Built-in types, like strings and arrays, are supported by reference only. These generally will not have type declarations generated for them, however they can appear as types used within other declarations. For example, string in the example above is used for the Foo property, but there isn’t a string type declaration included in the output because the type is built-in.

There is an exception to this behavior for arrays and dictionaries, which is explained below.

Custom objects

Generating for custom objects is the real power behind code generation. Being able to read a schema produced by some other developer (e.g. from an OpenAPI document) and automatically create types can save developers a lot of time.
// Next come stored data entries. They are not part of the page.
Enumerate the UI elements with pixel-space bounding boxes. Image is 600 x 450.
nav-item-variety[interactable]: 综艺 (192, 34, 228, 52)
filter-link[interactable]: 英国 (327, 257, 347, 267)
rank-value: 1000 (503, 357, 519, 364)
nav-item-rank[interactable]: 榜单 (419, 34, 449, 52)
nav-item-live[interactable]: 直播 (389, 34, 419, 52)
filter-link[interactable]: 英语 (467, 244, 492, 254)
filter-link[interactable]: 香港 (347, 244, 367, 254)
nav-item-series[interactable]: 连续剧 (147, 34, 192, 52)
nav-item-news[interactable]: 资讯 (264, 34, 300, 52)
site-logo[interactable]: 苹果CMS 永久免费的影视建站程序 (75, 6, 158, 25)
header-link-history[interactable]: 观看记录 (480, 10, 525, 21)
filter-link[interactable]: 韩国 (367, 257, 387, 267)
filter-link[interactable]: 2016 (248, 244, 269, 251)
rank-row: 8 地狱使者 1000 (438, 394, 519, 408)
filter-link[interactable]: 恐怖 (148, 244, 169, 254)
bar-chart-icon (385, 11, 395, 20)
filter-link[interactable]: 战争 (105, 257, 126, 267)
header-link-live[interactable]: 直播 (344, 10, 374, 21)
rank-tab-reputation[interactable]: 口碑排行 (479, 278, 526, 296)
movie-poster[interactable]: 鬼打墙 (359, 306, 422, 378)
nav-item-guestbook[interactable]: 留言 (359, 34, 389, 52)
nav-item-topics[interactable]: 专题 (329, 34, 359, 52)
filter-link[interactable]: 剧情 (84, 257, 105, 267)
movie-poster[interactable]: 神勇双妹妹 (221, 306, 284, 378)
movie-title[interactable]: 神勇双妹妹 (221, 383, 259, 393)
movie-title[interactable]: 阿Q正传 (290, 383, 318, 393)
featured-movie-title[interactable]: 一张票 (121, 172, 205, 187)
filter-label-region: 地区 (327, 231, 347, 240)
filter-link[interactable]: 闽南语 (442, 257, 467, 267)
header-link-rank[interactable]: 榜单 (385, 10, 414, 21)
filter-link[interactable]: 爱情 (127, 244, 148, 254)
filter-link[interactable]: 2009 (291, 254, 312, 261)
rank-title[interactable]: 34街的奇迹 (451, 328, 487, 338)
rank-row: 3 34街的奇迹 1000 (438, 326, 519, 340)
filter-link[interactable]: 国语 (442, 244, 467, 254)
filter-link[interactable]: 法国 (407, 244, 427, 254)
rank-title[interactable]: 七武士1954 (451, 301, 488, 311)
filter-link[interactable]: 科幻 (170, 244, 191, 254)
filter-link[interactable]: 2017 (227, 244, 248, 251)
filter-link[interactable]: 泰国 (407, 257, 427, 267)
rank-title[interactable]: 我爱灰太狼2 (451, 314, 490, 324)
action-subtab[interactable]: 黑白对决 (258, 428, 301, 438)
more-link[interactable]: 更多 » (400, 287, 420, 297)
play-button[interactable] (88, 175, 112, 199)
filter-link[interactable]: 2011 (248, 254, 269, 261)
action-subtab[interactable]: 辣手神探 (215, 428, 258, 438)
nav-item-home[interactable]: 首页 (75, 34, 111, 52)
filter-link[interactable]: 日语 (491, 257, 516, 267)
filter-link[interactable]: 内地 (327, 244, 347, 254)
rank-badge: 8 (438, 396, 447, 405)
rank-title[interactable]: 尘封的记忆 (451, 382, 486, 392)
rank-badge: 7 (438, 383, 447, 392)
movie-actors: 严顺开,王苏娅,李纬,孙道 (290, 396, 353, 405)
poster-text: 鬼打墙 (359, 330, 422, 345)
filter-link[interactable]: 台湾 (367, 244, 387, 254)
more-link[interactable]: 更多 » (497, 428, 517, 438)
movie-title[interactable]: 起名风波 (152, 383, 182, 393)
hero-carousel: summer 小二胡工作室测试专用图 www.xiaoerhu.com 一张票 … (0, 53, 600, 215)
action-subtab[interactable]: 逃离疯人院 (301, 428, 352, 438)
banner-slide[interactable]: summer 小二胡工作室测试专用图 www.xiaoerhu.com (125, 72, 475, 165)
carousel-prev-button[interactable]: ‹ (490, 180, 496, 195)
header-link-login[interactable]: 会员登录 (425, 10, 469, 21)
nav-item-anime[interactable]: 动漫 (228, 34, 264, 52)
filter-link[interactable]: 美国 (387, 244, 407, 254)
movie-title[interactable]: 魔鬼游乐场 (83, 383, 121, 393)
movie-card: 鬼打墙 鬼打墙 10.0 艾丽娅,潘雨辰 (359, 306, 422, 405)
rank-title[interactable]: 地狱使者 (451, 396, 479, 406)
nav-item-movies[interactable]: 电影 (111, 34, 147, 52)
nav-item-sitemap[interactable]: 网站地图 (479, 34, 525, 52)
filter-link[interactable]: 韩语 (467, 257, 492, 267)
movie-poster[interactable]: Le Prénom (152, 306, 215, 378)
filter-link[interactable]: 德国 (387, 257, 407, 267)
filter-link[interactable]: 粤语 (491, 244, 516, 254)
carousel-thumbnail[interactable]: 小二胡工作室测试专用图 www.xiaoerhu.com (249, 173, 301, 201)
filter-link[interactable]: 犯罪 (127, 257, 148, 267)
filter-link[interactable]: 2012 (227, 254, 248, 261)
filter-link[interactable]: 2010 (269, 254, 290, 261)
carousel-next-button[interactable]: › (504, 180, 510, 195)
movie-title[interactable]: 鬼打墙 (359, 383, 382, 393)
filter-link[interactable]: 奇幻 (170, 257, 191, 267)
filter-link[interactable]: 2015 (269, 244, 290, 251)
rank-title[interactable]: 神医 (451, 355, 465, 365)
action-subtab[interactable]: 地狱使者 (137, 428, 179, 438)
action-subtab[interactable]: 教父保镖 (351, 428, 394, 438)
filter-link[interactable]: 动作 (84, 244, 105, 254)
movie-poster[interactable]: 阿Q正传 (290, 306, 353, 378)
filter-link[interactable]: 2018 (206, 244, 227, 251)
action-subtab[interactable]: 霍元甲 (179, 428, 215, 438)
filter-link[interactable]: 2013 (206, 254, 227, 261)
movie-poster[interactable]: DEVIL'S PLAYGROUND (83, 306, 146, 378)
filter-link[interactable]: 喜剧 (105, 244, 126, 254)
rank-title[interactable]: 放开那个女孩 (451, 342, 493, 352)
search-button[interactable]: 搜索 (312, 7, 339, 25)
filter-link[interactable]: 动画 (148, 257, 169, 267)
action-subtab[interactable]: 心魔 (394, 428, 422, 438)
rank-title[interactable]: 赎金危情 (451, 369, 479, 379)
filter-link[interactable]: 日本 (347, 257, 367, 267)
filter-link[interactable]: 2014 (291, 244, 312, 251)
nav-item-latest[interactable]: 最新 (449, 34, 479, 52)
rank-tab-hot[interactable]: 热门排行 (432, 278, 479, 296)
This library generates custom types for schemas that declare an object type and include title and properties without additionalProperties. It will also automatically generate types found nested in the schema. For example

  
{
  "title": "MyCustomObject",
  "type": "object",
  "properties": {
    "Foo": { "type": "string" },
    "Bar": {
      "title": "Bar",
      "type": "object",
      "properties": {
        "Baz": { "type": "integer" }
      }
    }
  }
}

generates

  
public class MyCustomObject
{
    public string Foo { get; set; }
    public Bar Bar { get; set; }
}

public class Bar
{
    public int Baz { get; set; }
}

There is some basic duplicate definition detection that serves two purposes:

It avoids creating multiple declarations for the same type. For example, if Foo had Bar1 and Bar2 properties, only one Bar declaration would be generated. Ideally this kind of duplication should be defined in the schema using a $ref.
It prevents creating multiple types with the same name. For example, if there are two subschemas with the same name that define two different types, an exception would be thrown indicating the name re-use.
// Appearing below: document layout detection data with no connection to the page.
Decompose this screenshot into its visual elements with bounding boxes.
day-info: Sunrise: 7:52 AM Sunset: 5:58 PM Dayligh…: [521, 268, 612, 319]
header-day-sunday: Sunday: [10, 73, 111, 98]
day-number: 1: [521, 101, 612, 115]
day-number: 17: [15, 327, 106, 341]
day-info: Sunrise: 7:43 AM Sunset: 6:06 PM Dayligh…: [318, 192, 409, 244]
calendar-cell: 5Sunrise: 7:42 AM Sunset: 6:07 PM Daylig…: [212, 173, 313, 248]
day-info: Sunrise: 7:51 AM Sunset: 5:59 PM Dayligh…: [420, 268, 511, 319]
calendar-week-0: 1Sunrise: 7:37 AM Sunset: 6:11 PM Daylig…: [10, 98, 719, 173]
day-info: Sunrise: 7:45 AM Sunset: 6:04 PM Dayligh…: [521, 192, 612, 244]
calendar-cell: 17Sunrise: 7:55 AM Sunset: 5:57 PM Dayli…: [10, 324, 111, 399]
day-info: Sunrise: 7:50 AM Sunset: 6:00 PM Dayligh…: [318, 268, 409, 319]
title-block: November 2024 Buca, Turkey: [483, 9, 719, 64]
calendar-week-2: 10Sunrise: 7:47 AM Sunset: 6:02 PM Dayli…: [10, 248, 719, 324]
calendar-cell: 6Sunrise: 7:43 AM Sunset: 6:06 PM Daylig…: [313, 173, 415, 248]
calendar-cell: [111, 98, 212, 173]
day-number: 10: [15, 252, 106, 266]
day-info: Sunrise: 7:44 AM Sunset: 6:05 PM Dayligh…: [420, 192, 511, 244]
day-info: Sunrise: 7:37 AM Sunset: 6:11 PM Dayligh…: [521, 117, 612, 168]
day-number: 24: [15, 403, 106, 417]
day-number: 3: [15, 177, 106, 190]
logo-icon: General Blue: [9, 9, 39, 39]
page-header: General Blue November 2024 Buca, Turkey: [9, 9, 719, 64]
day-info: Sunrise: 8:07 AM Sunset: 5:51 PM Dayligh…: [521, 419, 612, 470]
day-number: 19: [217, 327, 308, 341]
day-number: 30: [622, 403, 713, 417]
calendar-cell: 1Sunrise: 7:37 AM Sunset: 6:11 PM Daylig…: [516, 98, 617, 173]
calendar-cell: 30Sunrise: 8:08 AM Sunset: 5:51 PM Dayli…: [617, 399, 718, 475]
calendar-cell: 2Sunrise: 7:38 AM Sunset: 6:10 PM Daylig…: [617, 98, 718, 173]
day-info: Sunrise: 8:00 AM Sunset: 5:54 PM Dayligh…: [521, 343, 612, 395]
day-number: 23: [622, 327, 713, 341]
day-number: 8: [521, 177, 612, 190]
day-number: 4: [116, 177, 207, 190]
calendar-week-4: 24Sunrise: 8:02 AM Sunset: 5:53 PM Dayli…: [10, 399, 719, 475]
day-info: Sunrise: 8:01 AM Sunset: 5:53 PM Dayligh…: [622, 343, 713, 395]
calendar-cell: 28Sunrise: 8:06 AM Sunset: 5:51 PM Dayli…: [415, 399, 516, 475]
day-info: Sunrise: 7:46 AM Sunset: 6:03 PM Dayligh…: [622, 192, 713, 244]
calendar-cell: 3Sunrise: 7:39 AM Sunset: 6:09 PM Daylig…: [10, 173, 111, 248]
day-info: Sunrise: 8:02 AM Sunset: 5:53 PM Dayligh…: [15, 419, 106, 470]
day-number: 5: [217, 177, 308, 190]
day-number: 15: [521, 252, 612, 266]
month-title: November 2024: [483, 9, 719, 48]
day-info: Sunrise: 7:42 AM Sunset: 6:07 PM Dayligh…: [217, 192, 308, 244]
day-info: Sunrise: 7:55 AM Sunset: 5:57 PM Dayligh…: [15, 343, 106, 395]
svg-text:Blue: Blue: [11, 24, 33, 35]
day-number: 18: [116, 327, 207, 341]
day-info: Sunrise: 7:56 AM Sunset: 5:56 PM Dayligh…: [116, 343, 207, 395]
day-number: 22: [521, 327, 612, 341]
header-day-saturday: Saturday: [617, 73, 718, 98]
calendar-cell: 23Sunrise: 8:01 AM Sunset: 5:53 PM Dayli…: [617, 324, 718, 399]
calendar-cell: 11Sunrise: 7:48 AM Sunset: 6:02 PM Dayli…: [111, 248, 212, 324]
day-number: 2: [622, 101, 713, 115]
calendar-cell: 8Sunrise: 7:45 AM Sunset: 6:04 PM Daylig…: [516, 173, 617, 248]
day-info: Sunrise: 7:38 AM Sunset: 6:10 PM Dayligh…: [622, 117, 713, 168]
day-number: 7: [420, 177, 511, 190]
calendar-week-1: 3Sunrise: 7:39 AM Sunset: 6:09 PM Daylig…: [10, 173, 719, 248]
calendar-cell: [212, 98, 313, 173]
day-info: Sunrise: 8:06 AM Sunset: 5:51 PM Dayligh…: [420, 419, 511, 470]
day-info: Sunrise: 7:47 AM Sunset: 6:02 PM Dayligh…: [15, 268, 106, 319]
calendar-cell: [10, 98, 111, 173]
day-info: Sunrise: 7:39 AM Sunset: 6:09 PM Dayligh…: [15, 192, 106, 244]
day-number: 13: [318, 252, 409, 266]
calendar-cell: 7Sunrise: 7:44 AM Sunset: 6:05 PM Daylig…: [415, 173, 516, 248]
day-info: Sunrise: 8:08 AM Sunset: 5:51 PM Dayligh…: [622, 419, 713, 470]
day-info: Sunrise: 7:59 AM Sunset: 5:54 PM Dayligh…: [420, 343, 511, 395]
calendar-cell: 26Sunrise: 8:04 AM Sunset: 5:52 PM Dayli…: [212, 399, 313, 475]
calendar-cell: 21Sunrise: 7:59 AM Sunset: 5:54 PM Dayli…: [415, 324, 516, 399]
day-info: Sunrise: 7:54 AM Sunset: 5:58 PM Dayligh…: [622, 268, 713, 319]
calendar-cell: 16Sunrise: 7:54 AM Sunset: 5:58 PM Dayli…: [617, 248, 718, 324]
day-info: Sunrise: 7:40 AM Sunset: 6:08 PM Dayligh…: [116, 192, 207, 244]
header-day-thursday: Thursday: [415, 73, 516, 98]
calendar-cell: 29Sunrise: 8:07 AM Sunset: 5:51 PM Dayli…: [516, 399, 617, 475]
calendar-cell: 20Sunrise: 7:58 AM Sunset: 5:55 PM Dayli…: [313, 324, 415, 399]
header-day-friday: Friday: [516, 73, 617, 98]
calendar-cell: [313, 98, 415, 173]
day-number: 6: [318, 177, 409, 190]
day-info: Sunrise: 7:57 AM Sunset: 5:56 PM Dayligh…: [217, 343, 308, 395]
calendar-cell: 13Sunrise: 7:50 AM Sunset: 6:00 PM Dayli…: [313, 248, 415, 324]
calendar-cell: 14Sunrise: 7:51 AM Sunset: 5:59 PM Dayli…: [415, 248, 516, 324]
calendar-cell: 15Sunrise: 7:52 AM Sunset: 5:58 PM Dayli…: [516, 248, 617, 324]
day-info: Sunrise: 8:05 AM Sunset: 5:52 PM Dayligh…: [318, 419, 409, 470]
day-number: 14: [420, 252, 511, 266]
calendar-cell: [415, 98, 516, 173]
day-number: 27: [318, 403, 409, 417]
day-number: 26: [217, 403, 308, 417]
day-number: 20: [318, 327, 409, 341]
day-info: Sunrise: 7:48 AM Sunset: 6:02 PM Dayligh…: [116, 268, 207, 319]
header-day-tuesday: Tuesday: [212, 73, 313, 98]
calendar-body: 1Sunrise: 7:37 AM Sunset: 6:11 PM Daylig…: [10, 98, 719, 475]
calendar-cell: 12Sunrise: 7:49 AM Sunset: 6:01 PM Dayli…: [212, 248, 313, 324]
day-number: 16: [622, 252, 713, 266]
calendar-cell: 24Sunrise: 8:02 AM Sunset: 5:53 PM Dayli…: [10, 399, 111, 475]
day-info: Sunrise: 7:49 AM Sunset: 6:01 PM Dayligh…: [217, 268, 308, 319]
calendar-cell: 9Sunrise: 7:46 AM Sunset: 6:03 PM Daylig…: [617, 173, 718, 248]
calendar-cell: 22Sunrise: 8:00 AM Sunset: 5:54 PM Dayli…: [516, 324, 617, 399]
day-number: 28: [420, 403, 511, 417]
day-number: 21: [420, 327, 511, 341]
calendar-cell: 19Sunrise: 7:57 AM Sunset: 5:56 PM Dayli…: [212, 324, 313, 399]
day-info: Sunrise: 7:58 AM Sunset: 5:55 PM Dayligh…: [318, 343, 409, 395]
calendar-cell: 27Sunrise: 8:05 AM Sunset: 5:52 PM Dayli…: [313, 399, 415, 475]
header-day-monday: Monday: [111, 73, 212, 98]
For type and property naming, some basic string transformation occurs:

Original	Transformed
`kebab-case`	`KebabCase`
`snake_case`	`SnakeCase`
`spaced words`	`SpacedWords`
`words-with-2-numbers`	`WordsWith2Numbers`
`just-a-letter`	`JustALetter`

Anything other conventions will likely result in undesirable code output or an exception.
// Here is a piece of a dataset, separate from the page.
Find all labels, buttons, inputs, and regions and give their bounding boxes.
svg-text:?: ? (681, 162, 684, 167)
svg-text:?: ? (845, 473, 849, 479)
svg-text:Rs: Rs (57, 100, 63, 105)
When the C# property name doesn’t exactly match the JSON key, the System.Text.Json [JsonPropertyName] attribute is automatically added.

Enumerations

Enumerations are supported via the enum keywords and only accept string values. title is required.

With JSON Schema in general, when enum is present, type is unnecessary as enum requires exact JSON value matches.

  
{
  "title": "MyEnum",
  "enum": [ "One", "Two", "Three" ]
}

produces

  
public enum MyEnum
{
    One,
    Two,
    Three
}

As with custom object property names, enum values are transformed to follow C# naming conventions.

Arrays

When a schema declares an array type and includes an items keyword (in the single schema form, not an array of schemas), an array is used.

  
{
  "type": "array",
  "items": {
    "type": "integer"
  }
}

produces no declaration, but using this schema (e.g. to define object properties) appears as

int[]

Dictionaries

When a schema declares an object type and only includes additionalProperties without properties, this models a dictionary.

  
{
  "title": "MyIntDictionary",
  "type": "object",
  "additionalProperties": {
    "type": "integer"
  }
}

This also produces no declaration, but using the schema appears as

  
Dictionary<string, int>

Including a name on basic types

When you have an array or dictionary schema with a title keyword

  
{
  "title": "MyIntArray",
  "type": "array",
  "items": {
    "type": "integer"
  }
}

  
{
  "title": "MyIntDictionary",
  "type": "object",
  "additionalProperties": {
    "type": "integer"
  }
}

you now get a type declaration inheriting from List<T>

  
public class MyIntArray : List<int> {}

and Dictionary<TKey, TValue>

  
public class MyIntDictionary : Dictionary<string, int> {}

and usages will correctly appear as MyIntArray and MyIntDictionary, respectively.

Other basic types (e.g. strings) will ignore the title keyword as these types cannot be inherited.